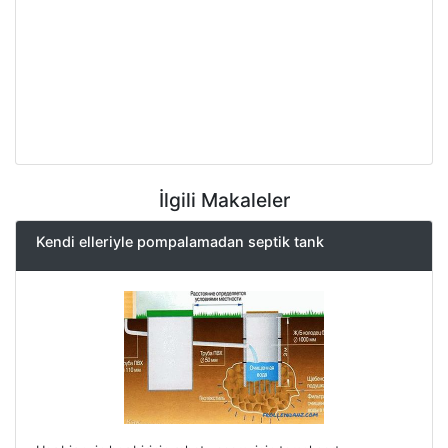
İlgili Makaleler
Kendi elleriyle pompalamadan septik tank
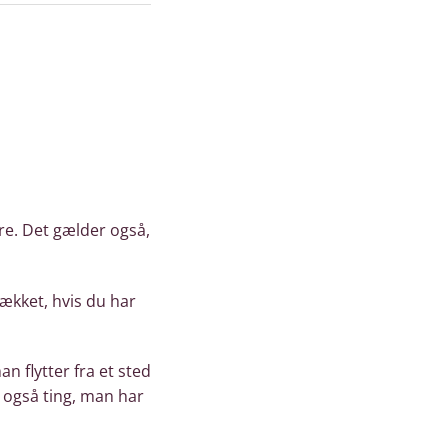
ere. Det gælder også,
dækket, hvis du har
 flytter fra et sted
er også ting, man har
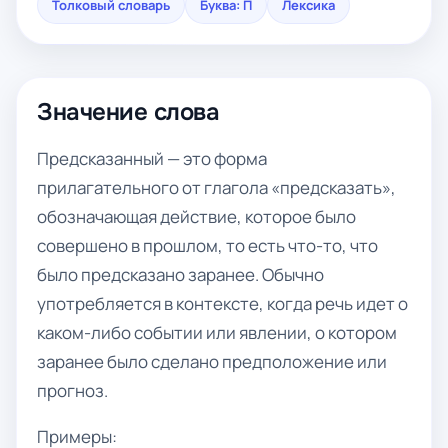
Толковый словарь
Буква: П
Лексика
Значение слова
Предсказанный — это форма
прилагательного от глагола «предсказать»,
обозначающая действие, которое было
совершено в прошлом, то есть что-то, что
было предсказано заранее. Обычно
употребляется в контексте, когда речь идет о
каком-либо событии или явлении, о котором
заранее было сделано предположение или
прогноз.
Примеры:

----------------------------------------

■ What you will do: Could you reproduce all of the material exactly? Keep the pictures out of it.

■ Answer to the exercise:
İlgili Makaleler
Kendi elleriyle pompalamadan septik tank
ere. Det gælder også,
dækket, hvis du har
 flytter fra et sted
er også ting, man har
Толковый словарь
Буква: П
Лексика
Значение слова
Предсказанный — это форма
прилагательного от глагола «предсказать»,
обозначающая действие, которое было
совершено в прошлом, то есть что-то, что
было предсказано заранее. Обычно
употребляется в контексте, когда речь идет о
каком-либо событии или явлении, о котором
заранее было сделано предположение или
прогноз.
Примеры:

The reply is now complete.